In the entries that follow, the lines from the line containing "Pome et Dina – Quatre sais" up to and including the line containing "중학국어 비문학독해연습" must be copied exactly, with pictures omitted.

──────── Data supplied

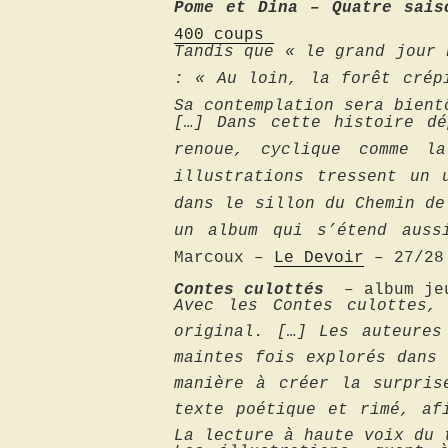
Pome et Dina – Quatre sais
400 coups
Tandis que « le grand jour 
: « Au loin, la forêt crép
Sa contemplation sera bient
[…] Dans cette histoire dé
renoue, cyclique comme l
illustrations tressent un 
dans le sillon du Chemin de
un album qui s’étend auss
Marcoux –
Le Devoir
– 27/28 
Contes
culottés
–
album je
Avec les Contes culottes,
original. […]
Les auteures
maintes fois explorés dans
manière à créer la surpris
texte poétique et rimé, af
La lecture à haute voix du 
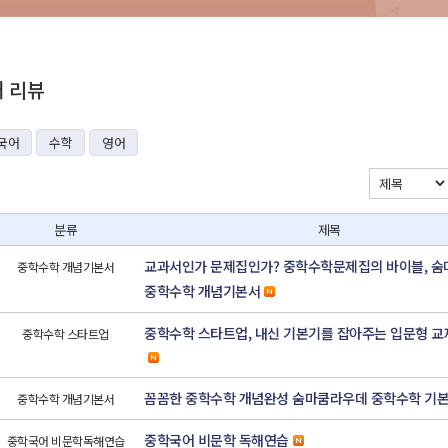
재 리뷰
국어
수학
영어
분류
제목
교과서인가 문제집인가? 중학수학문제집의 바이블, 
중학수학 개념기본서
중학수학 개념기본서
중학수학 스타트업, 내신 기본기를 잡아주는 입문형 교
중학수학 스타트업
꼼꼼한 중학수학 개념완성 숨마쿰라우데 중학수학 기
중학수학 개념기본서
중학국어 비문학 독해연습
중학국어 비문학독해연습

────────────────
──────── Data supplied

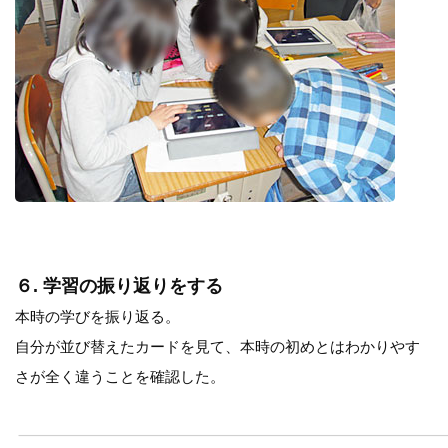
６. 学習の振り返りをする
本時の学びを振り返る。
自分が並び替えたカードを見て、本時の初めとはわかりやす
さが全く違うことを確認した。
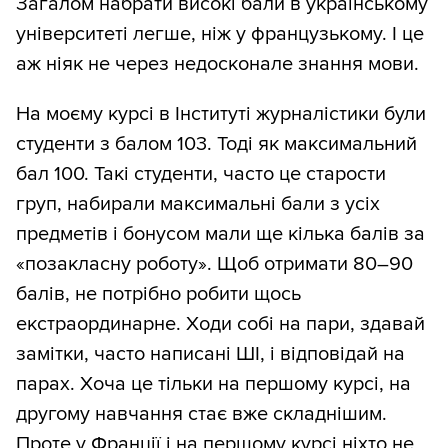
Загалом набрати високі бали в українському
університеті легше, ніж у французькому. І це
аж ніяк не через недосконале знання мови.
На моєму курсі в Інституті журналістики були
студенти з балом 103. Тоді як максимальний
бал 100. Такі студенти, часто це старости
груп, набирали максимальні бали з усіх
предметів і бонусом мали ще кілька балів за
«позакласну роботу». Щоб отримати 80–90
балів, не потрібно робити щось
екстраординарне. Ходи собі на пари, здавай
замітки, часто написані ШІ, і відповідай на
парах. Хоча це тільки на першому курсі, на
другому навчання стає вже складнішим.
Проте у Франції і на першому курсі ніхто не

────────────────

Exercise solution:
Pome et Dina – Quatre sais
400 coups
Tandis que « le grand jour 
: « Au loin, la forêt crép
Sa contemplation sera bient
[…] Dans cette histoire dé
renoue, cyclique comme l
illustrations tressent un 
dans le sillon du Chemin de
un album qui s’étend auss
Marcoux –
Le Devoir
– 27/28 
Contes
culottés
–
album je
Avec les Contes culottes,
original. […]
Les auteures
maintes fois explorés dans
manière à créer la surpris
texte poétique et rimé, af
La lecture à haute voix du 
재 리뷰
국어
수학
영어
분류
제목
교과서인가 문제집인가? 중학수학문제집의 바이블, 
중학수학 개념기본서
중학수학 개념기본서
중학수학 스타트업, 내신 기본기를 잡아주는 입문형 교
중학수학 스타트업
꼼꼼한 중학수학 개념완성 숨마쿰라우데 중학수학 기
중학수학 개념기본서
중학국어 비문학 독해연습
중학국어 비문학독해연습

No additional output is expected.